## Supplied entries

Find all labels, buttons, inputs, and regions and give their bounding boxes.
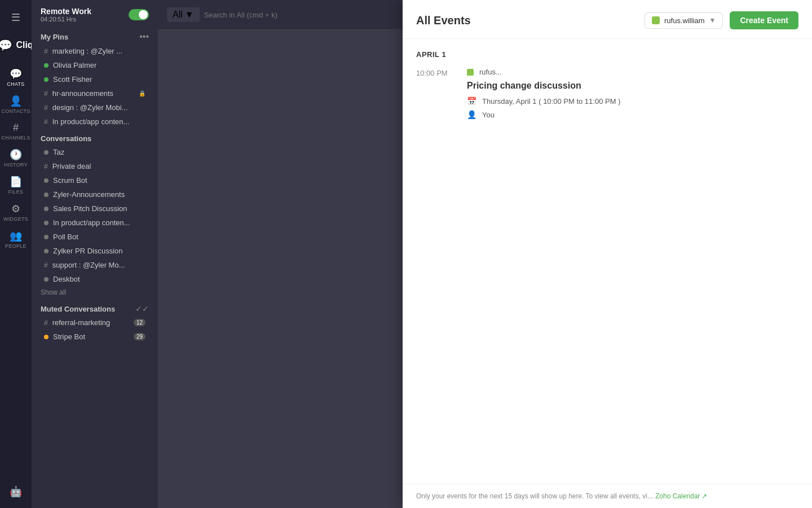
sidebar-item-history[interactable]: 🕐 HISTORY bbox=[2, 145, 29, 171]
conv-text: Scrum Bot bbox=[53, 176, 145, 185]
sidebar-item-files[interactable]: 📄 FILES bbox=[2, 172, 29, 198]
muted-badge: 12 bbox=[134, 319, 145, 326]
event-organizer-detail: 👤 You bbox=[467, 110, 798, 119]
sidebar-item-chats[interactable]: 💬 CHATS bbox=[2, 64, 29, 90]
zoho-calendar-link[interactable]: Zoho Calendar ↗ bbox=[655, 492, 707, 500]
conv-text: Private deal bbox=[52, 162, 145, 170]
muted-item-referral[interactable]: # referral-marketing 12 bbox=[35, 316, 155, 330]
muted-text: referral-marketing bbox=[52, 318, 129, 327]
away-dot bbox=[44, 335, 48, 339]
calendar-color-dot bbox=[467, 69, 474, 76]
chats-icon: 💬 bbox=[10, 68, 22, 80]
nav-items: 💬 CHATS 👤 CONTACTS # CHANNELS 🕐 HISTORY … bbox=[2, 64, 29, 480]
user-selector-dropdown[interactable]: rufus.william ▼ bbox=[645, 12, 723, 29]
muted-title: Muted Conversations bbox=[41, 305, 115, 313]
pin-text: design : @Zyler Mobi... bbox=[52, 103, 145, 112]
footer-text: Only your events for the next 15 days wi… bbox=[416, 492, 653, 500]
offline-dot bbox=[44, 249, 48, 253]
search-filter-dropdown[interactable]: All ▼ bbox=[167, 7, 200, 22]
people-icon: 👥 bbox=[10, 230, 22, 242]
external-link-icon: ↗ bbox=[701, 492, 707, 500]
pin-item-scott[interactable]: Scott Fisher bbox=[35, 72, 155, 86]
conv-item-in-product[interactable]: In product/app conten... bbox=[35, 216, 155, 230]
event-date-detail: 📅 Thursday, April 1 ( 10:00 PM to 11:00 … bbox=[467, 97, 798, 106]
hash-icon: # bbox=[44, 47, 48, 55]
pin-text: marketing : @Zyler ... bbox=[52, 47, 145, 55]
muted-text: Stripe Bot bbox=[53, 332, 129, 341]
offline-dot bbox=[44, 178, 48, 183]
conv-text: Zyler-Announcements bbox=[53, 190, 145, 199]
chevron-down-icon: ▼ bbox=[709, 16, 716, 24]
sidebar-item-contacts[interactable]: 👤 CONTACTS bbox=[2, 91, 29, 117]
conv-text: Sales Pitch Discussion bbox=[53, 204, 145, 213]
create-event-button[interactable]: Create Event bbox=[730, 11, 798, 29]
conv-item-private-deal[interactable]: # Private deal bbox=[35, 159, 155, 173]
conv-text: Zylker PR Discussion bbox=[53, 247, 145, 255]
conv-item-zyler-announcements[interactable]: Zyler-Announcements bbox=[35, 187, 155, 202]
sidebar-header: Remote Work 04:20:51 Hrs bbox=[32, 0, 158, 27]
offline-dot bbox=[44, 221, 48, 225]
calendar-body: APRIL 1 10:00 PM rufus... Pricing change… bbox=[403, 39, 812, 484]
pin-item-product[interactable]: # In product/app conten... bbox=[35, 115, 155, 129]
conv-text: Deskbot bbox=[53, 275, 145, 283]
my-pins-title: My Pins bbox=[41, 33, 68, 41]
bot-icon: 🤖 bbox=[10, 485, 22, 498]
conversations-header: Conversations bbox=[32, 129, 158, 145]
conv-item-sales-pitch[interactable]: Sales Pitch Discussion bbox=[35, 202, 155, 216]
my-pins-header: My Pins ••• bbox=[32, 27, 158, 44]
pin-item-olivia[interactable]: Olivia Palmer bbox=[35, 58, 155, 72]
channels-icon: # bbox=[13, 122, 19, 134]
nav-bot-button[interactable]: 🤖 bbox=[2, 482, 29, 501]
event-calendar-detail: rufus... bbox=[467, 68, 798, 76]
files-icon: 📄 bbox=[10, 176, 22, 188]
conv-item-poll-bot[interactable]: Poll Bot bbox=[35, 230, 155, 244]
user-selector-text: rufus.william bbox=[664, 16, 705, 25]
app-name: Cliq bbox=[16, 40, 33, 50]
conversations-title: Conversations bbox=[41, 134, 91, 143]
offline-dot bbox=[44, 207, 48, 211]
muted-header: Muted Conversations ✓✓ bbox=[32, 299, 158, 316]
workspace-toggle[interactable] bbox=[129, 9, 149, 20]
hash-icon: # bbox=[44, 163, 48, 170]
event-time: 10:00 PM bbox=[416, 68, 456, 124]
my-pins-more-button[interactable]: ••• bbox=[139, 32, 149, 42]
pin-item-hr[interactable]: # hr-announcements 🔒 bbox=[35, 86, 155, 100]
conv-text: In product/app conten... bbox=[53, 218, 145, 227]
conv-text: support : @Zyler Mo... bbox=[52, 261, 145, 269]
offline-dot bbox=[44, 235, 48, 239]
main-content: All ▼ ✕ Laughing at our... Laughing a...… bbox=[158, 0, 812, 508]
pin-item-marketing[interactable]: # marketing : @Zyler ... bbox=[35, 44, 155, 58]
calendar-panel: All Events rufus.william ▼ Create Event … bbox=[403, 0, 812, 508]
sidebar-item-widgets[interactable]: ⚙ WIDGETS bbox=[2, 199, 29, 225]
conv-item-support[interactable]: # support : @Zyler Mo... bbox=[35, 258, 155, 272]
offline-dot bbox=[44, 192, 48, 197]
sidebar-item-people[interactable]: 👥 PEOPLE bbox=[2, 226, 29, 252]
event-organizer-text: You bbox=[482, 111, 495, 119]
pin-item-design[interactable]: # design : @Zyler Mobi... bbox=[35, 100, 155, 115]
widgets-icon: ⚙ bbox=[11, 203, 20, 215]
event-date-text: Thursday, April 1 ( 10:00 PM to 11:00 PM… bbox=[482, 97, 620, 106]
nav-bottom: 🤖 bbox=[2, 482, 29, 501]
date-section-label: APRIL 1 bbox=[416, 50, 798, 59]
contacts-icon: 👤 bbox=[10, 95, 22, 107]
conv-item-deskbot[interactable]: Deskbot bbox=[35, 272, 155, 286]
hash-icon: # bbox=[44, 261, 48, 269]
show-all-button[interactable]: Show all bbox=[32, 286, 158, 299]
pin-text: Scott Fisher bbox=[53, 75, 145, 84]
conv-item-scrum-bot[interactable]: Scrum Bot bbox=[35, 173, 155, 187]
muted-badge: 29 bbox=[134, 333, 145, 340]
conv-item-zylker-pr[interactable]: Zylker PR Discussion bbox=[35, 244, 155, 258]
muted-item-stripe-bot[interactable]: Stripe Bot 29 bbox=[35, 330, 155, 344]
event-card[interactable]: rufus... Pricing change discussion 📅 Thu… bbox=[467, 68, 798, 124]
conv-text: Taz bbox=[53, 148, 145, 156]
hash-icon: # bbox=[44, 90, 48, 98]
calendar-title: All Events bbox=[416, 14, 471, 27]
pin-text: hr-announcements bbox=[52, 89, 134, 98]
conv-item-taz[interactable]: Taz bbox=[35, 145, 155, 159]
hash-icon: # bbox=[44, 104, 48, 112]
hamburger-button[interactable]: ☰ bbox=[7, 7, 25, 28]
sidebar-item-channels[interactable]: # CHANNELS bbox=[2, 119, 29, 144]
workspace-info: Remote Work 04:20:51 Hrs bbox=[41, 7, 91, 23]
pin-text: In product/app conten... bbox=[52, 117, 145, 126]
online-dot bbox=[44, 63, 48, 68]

## Prompt
Your copy should hold every record word for word and none of the pictures.

## Task answer
Find all labels, buttons, inputs, and regions and give their bounding boxes.
sidebar-item-history[interactable]: 🕐 HISTORY bbox=[2, 145, 29, 171]
conv-text: Scrum Bot bbox=[53, 176, 145, 185]
sidebar-item-files[interactable]: 📄 FILES bbox=[2, 172, 29, 198]
muted-badge: 12 bbox=[134, 319, 145, 326]
event-organizer-detail: 👤 You bbox=[467, 110, 798, 119]
sidebar-item-chats[interactable]: 💬 CHATS bbox=[2, 64, 29, 90]
zoho-calendar-link[interactable]: Zoho Calendar ↗ bbox=[655, 492, 707, 500]
conv-text: Private deal bbox=[52, 162, 145, 170]
muted-item-referral[interactable]: # referral-marketing 12 bbox=[35, 316, 155, 330]
muted-text: referral-marketing bbox=[52, 318, 129, 327]
away-dot bbox=[44, 335, 48, 339]
calendar-color-dot bbox=[467, 69, 474, 76]
chats-icon: 💬 bbox=[10, 68, 22, 80]
nav-items: 💬 CHATS 👤 CONTACTS # CHANNELS 🕐 HISTORY … bbox=[2, 64, 29, 480]
user-selector-dropdown[interactable]: rufus.william ▼ bbox=[645, 12, 723, 29]
muted-title: Muted Conversations bbox=[41, 305, 115, 313]
pin-text: design : @Zyler Mobi... bbox=[52, 103, 145, 112]
footer-text: Only your events for the next 15 days wi… bbox=[416, 492, 653, 500]
offline-dot bbox=[44, 249, 48, 253]
search-filter-dropdown[interactable]: All ▼ bbox=[167, 7, 200, 22]
people-icon: 👥 bbox=[10, 230, 22, 242]
external-link-icon: ↗ bbox=[701, 492, 707, 500]
pin-item-scott[interactable]: Scott Fisher bbox=[35, 72, 155, 86]
conv-item-in-product[interactable]: In product/app conten... bbox=[35, 216, 155, 230]
event-date-detail: 📅 Thursday, April 1 ( 10:00 PM to 11:00 … bbox=[467, 97, 798, 106]
hash-icon: # bbox=[44, 47, 48, 55]
pin-text: marketing : @Zyler ... bbox=[52, 47, 145, 55]
muted-text: Stripe Bot bbox=[53, 332, 129, 341]
offline-dot bbox=[44, 178, 48, 183]
conv-text: Zyler-Announcements bbox=[53, 190, 145, 199]
chevron-down-icon: ▼ bbox=[709, 16, 716, 24]
sidebar-item-contacts[interactable]: 👤 CONTACTS bbox=[2, 91, 29, 117]
conv-text: Sales Pitch Discussion bbox=[53, 204, 145, 213]
create-event-button[interactable]: Create Event bbox=[730, 11, 798, 29]
conv-item-private-deal[interactable]: # Private deal bbox=[35, 159, 155, 173]
conv-text: Zylker PR Discussion bbox=[53, 247, 145, 255]
conv-item-zyler-announcements[interactable]: Zyler-Announcements bbox=[35, 187, 155, 202]
sidebar-header: Remote Work 04:20:51 Hrs bbox=[32, 0, 158, 27]
offline-dot bbox=[44, 221, 48, 225]
calendar-body: APRIL 1 10:00 PM rufus... Pricing change… bbox=[403, 39, 812, 484]
pin-item-product[interactable]: # In product/app conten... bbox=[35, 115, 155, 129]
conv-text: Deskbot bbox=[53, 275, 145, 283]
my-pins-title: My Pins bbox=[41, 33, 68, 41]
bot-icon: 🤖 bbox=[10, 485, 22, 498]
conversations-header: Conversations bbox=[32, 129, 158, 145]
conv-item-sales-pitch[interactable]: Sales Pitch Discussion bbox=[35, 202, 155, 216]
my-pins-header: My Pins ••• bbox=[32, 27, 158, 44]
pin-item-olivia[interactable]: Olivia Palmer bbox=[35, 58, 155, 72]
channels-icon: # bbox=[13, 122, 19, 134]
nav-bot-button[interactable]: 🤖 bbox=[2, 482, 29, 501]
event-calendar-detail: rufus... bbox=[467, 68, 798, 76]
files-icon: 📄 bbox=[10, 176, 22, 188]
conv-item-poll-bot[interactable]: Poll Bot bbox=[35, 230, 155, 244]
user-selector-text: rufus.william bbox=[664, 16, 705, 25]
app-name: Cliq bbox=[16, 40, 33, 50]
conversations-title: Conversations bbox=[41, 134, 91, 143]
offline-dot bbox=[44, 207, 48, 211]
muted-header: Muted Conversations ✓✓ bbox=[32, 299, 158, 316]
workspace-toggle[interactable] bbox=[129, 9, 149, 20]
hash-icon: # bbox=[44, 163, 48, 170]
event-time: 10:00 PM bbox=[416, 68, 456, 124]
my-pins-more-button[interactable]: ••• bbox=[139, 32, 149, 42]
pin-item-hr[interactable]: # hr-announcements 🔒 bbox=[35, 86, 155, 100]
conv-text: In product/app conten... bbox=[53, 218, 145, 227]
conv-text: support : @Zyler Mo... bbox=[52, 261, 145, 269]
offline-dot bbox=[44, 235, 48, 239]
main-content: All ▼ ✕ Laughing at our... Laughing a...… bbox=[158, 0, 812, 508]
pin-item-marketing[interactable]: # marketing : @Zyler ... bbox=[35, 44, 155, 58]
calendar-panel: All Events rufus.william ▼ Create Event … bbox=[403, 0, 812, 508]
sidebar-item-widgets[interactable]: ⚙ WIDGETS bbox=[2, 199, 29, 225]
conv-item-support[interactable]: # support : @Zyler Mo... bbox=[35, 258, 155, 272]
offline-dot bbox=[44, 192, 48, 197]
sidebar-item-people[interactable]: 👥 PEOPLE bbox=[2, 226, 29, 252]
event-organizer-text: You bbox=[482, 111, 495, 119]
pin-item-design[interactable]: # design : @Zyler Mobi... bbox=[35, 100, 155, 115]
widgets-icon: ⚙ bbox=[11, 203, 20, 215]
event-date-text: Thursday, April 1 ( 10:00 PM to 11:00 PM… bbox=[482, 97, 620, 106]
nav-bottom: 🤖 bbox=[2, 482, 29, 501]
date-section-label: APRIL 1 bbox=[416, 50, 798, 59]
contacts-icon: 👤 bbox=[10, 95, 22, 107]
conv-item-deskbot[interactable]: Deskbot bbox=[35, 272, 155, 286]
hash-icon: # bbox=[44, 261, 48, 269]
show-all-button[interactable]: Show all bbox=[32, 286, 158, 299]
pin-text: Scott Fisher bbox=[53, 75, 145, 84]
conv-item-scrum-bot[interactable]: Scrum Bot bbox=[35, 173, 155, 187]
muted-badge: 29 bbox=[134, 333, 145, 340]
conv-item-zylker-pr[interactable]: Zylker PR Discussion bbox=[35, 244, 155, 258]
muted-item-stripe-bot[interactable]: Stripe Bot 29 bbox=[35, 330, 155, 344]
event-card[interactable]: rufus... Pricing change discussion 📅 Thu… bbox=[467, 68, 798, 124]
conv-text: Taz bbox=[53, 148, 145, 156]
hash-icon: # bbox=[44, 90, 48, 98]
calendar-title: All Events bbox=[416, 14, 471, 27]
pin-text: hr-announcements bbox=[52, 89, 134, 98]
conv-item-taz[interactable]: Taz bbox=[35, 145, 155, 159]
hash-icon: # bbox=[44, 104, 48, 112]
hamburger-button[interactable]: ☰ bbox=[7, 7, 25, 28]
sidebar-item-channels[interactable]: # CHANNELS bbox=[2, 119, 29, 144]
workspace-info: Remote Work 04:20:51 Hrs bbox=[41, 7, 91, 23]
pin-text: In product/app conten... bbox=[52, 117, 145, 126]
online-dot bbox=[44, 63, 48, 68]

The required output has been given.